I find myself at a crossroads.
Doesn’t every road bend every which way, with a decision to be made? And what if I can’t decide, at the crossroads, which way to take?
It seems silly that every day I make a choice that could alter the course of my life. And if I don’t decide, that is also a choice in itself.
I’m constrained by my inability to run away from choosing. My belief in my own freedom suddenly shakes and vanishes. And to me there’s no worse feeling than that of no freedom of choice.
The crossroads imposes itself on me, every day: what to eat, what to watch. Should I or shouldn’t I tell my coworker that he is making me angry every time he tells me to do something for him?

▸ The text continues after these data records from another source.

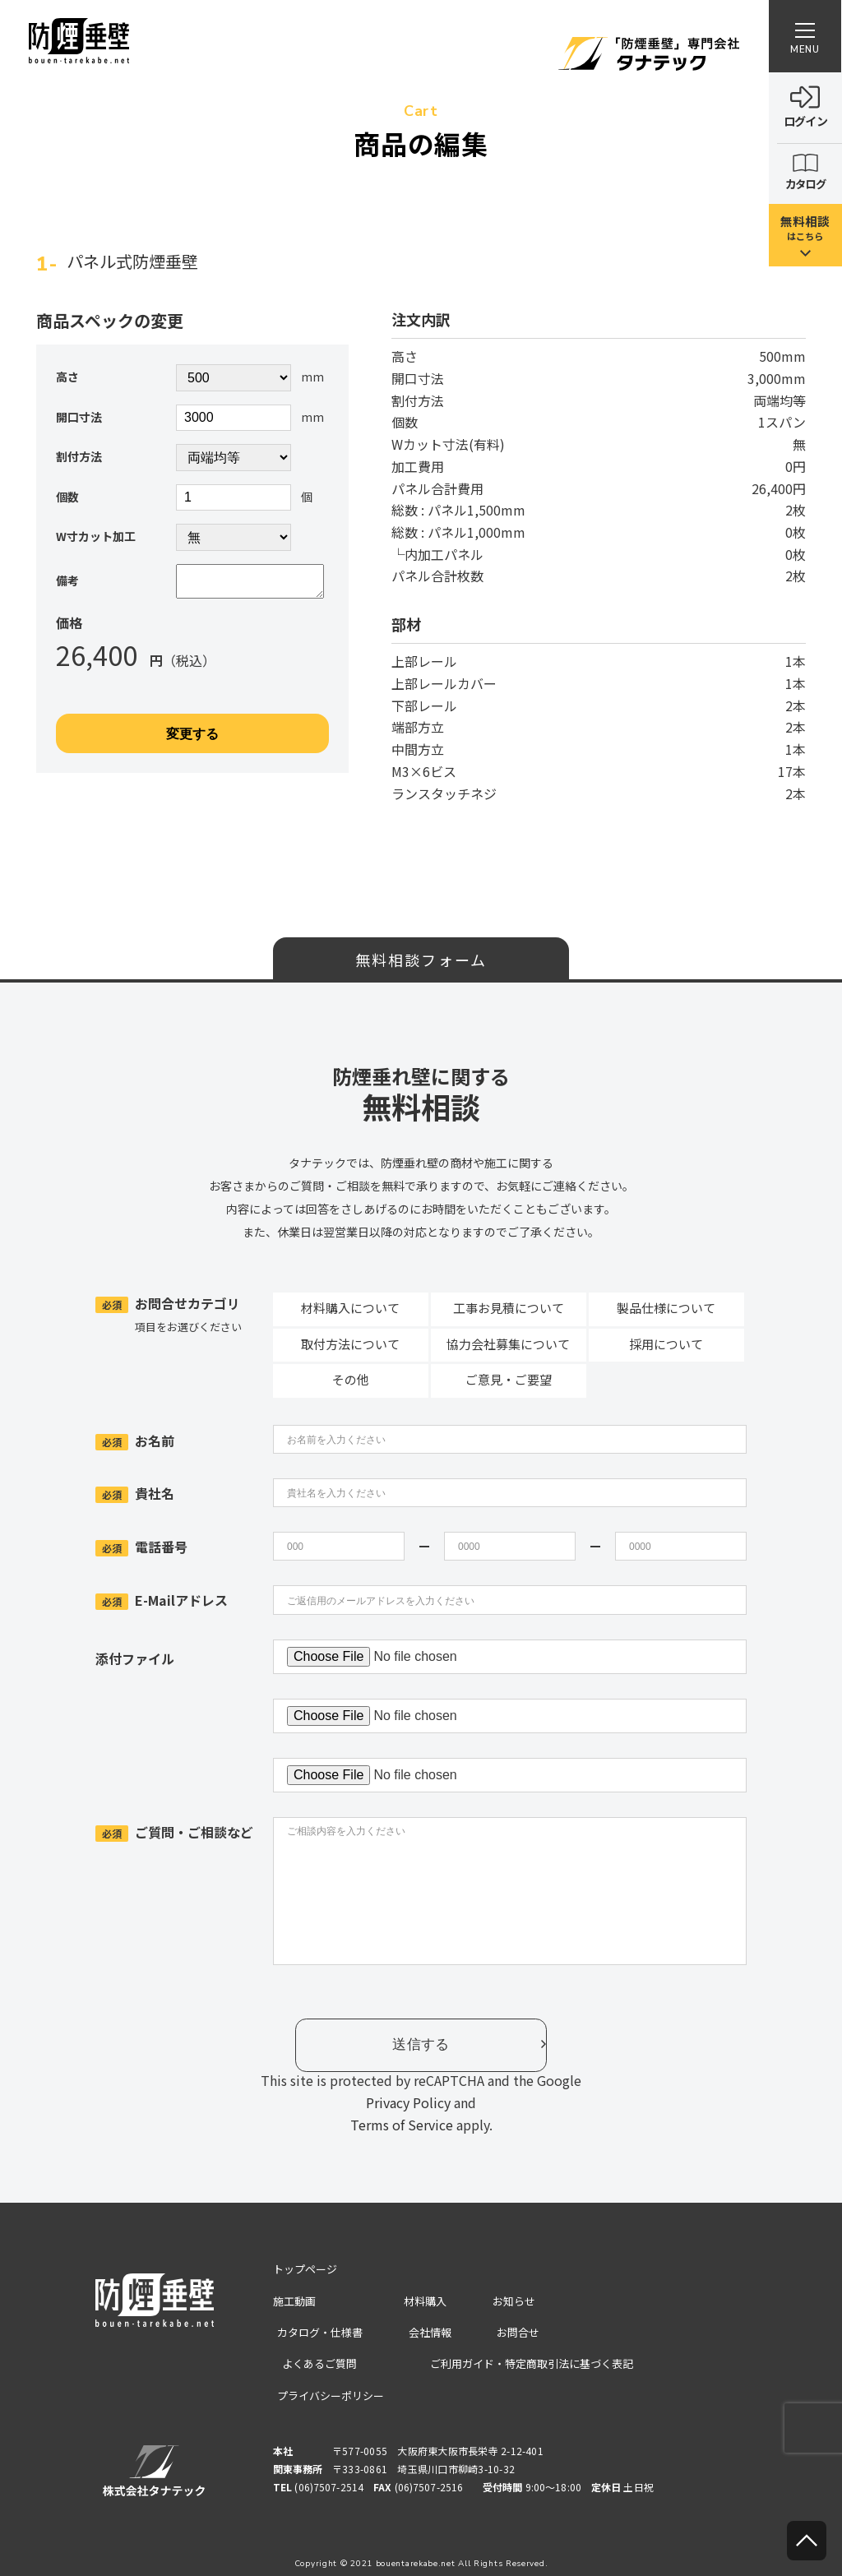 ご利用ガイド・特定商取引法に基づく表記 (538, 2361)
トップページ (307, 2269)
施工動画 (296, 2300)
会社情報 (429, 2331)
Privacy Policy (408, 2102)
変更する (192, 740)
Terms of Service (401, 2124)
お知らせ (516, 2300)
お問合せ (516, 2331)
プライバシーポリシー (330, 2392)
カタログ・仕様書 (319, 2331)
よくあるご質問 (313, 2361)
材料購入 (429, 2300) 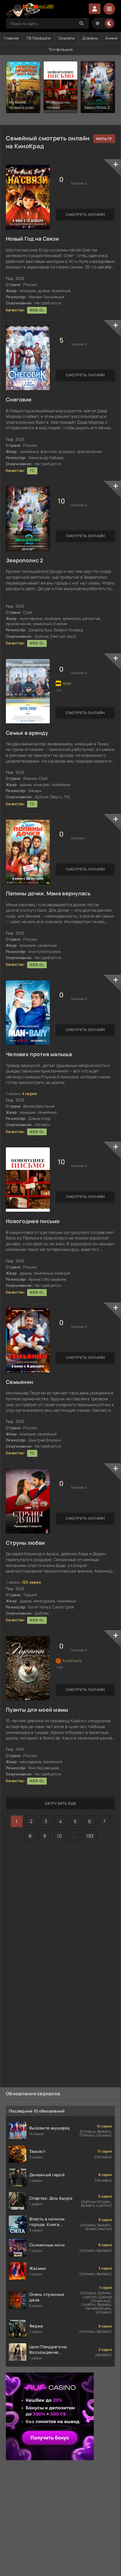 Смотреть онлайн (85, 214)
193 (90, 1836)
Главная (11, 38)
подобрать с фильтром (104, 138)
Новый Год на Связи (32, 238)
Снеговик (19, 399)
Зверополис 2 (24, 560)
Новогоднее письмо (33, 1221)
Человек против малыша (39, 1054)
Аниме (111, 38)
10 (59, 1836)
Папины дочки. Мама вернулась (48, 893)
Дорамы (90, 38)
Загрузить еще (60, 1803)
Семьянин (19, 1381)
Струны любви (25, 1542)
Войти (94, 9)
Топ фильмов (61, 49)
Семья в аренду (27, 732)
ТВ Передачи (38, 38)
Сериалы (66, 38)
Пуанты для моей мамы (37, 1709) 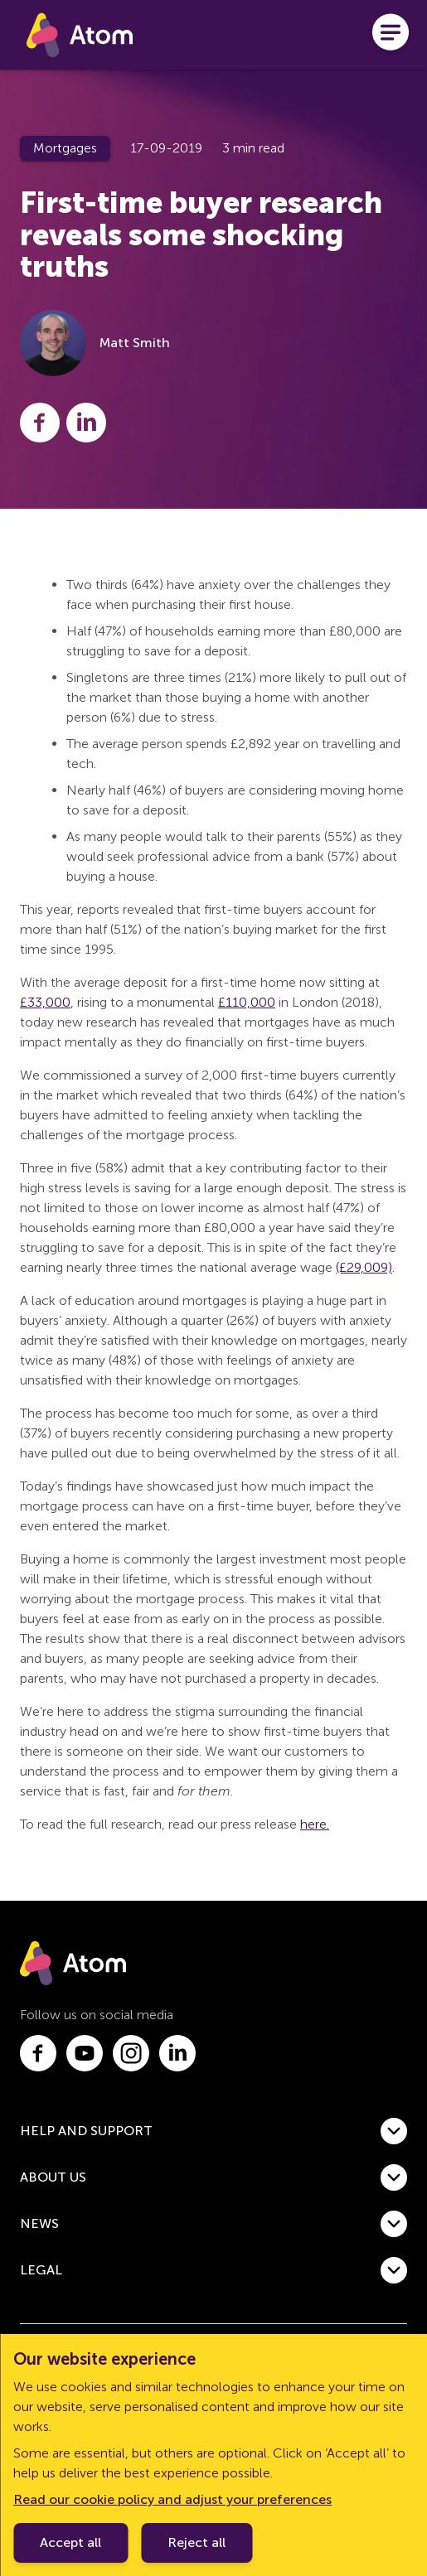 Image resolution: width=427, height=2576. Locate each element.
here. (314, 1824)
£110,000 (246, 1002)
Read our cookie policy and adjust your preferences (172, 2499)
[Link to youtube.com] (84, 2053)
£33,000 (45, 1002)
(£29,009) (364, 1267)
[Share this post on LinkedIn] (86, 422)
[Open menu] (390, 35)
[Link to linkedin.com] (177, 2053)
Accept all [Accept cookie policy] (70, 2542)
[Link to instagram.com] (131, 2053)
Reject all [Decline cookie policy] (196, 2542)
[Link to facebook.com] (38, 2053)
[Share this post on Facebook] (40, 422)
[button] (213, 2131) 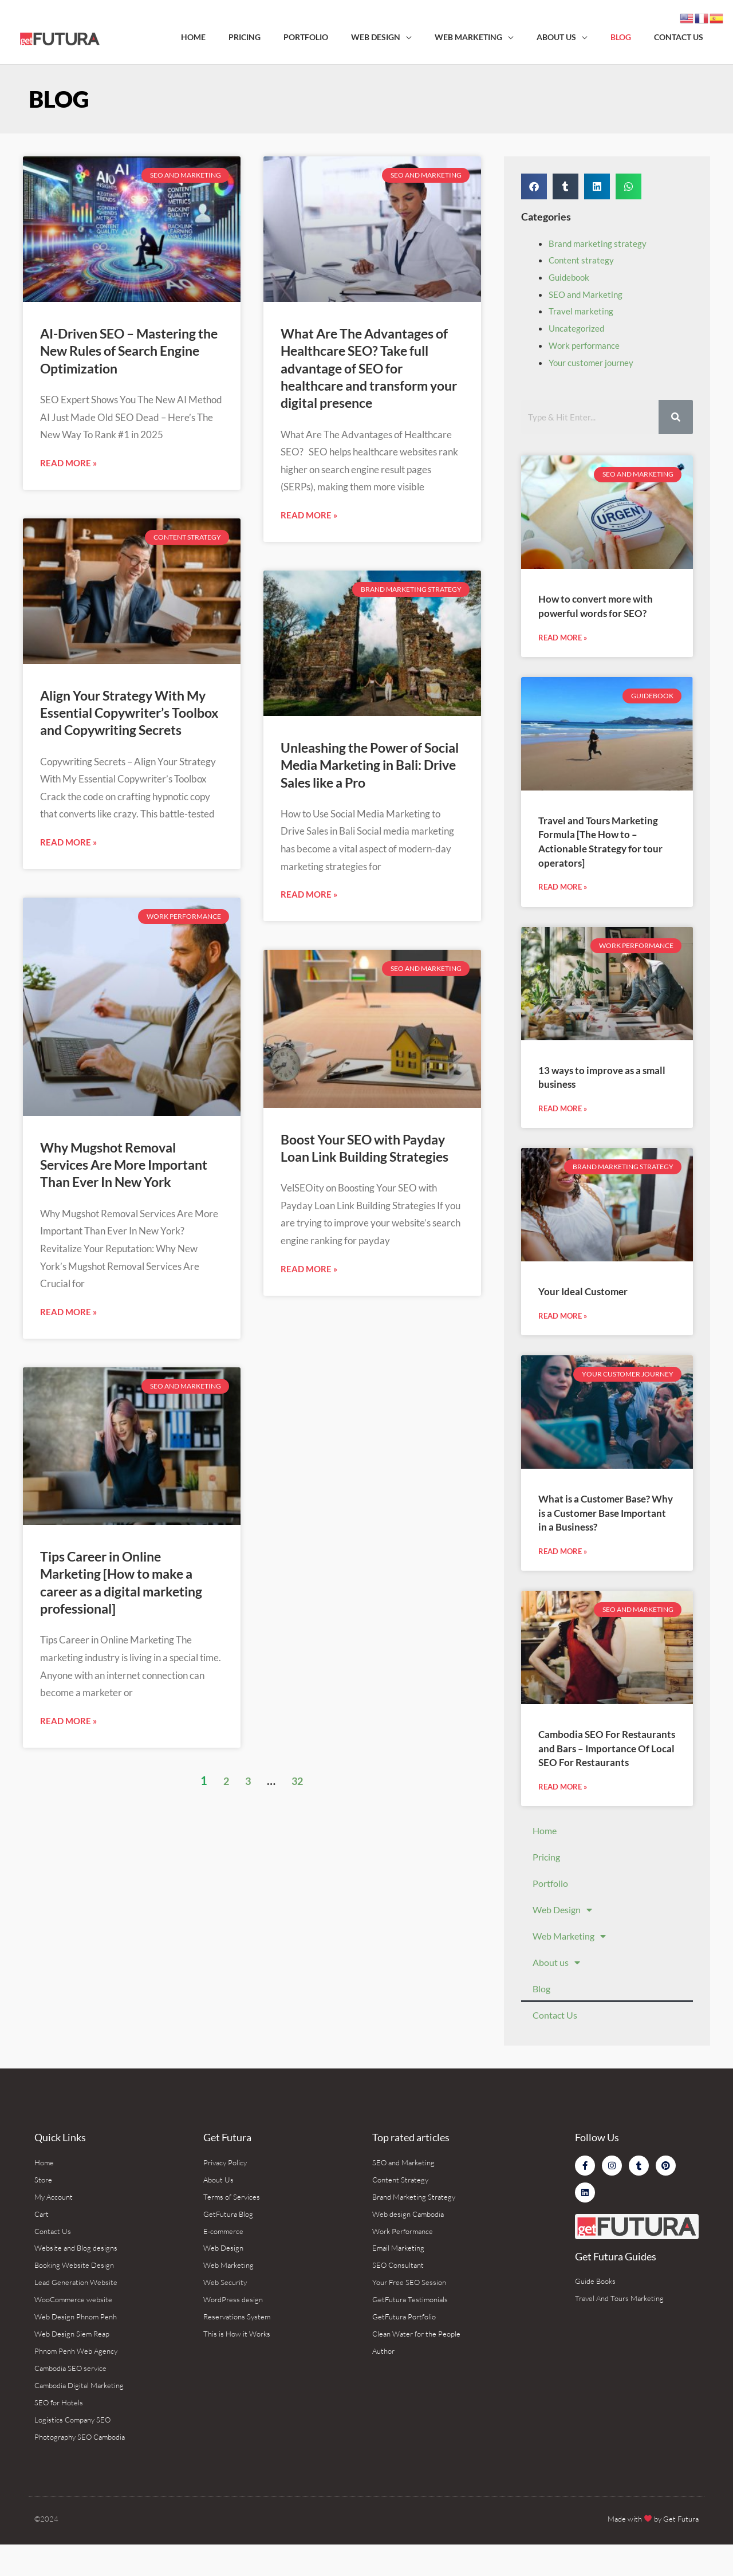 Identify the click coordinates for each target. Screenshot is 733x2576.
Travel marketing (581, 310)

And yet despite feeling overwhelmed, I choose. Thinking back on the decisions I have made, I wouldn’t have liked anyone but myself to have decided for me.
This unstable temperament of mine, it’ll come back to me - in fact, it does every day. Deciding what to say while I’m angry, and then changing the words when I’ve calmed down. Constantly going back and forth between emotions that guide my words and my actions.
I don’t like crossroads, but I can’t avoid them. I can’t always like everything or avoid the things I don’t like, so I accept my limitations.
As I write about crossroads, I’m also choosing what to say and not to say.
Damn! How hard it is to run away from choice.